*** Begin section ***
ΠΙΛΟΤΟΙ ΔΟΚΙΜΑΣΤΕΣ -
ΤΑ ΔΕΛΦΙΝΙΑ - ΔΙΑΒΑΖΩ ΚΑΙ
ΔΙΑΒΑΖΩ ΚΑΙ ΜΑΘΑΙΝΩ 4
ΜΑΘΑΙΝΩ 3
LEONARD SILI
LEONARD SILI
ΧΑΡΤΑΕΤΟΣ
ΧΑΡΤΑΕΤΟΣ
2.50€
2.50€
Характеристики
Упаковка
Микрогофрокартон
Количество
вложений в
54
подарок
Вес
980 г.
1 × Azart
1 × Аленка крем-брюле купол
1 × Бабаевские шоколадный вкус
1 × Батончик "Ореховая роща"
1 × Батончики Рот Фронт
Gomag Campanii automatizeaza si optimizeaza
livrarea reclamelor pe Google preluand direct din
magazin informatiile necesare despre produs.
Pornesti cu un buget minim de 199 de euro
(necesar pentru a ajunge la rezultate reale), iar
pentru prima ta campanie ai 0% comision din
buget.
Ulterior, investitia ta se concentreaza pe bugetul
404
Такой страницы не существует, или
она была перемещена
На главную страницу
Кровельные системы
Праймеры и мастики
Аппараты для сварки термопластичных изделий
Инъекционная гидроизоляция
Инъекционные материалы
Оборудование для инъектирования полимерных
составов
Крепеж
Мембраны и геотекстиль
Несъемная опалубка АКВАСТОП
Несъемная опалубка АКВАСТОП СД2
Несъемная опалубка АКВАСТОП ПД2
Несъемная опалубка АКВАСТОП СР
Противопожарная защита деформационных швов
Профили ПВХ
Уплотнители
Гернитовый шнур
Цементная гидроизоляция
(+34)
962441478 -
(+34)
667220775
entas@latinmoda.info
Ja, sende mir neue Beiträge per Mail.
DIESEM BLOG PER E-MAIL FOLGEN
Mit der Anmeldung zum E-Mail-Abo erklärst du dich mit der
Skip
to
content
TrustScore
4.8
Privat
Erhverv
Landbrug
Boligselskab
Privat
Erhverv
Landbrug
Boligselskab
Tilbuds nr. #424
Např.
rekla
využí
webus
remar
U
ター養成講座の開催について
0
*** End section ***
### Required work
Of all the entries above, repeat only the lines from the line that has "1 × Аленка крем-брюле купол" to the line that has "entas@latinmoda.info", both lines included, exactly.

### Expected answer
1 × Аленка крем-брюле купол
1 × Бабаевские шоколадный вкус
1 × Батончик "Ореховая роща"
1 × Батончики Рот Фронт
Gomag Campanii automatizeaza si optimizeaza
livrarea reclamelor pe Google preluand direct din
magazin informatiile necesare despre produs.
Pornesti cu un buget minim de 199 de euro
(necesar pentru a ajunge la rezultate reale), iar
pentru prima ta campanie ai 0% comision din
buget.
Ulterior, investitia ta se concentreaza pe bugetul
404
Такой страницы не существует, или
она была перемещена
На главную страницу
Кровельные системы
Праймеры и мастики
Аппараты для сварки термопластичных изделий
Инъекционная гидроизоляция
Инъекционные материалы
Оборудование для инъектирования полимерных
составов
Крепеж
Мембраны и геотекстиль
Несъемная опалубка АКВАСТОП
Несъемная опалубка АКВАСТОП СД2
Несъемная опалубка АКВАСТОП ПД2
Несъемная опалубка АКВАСТОП СР
Противопожарная защита деформационных швов
Профили ПВХ
Уплотнители
Гернитовый шнур
Цементная гидроизоляция
(+34)
962441478 -
(+34)
667220775
entas@latinmoda.info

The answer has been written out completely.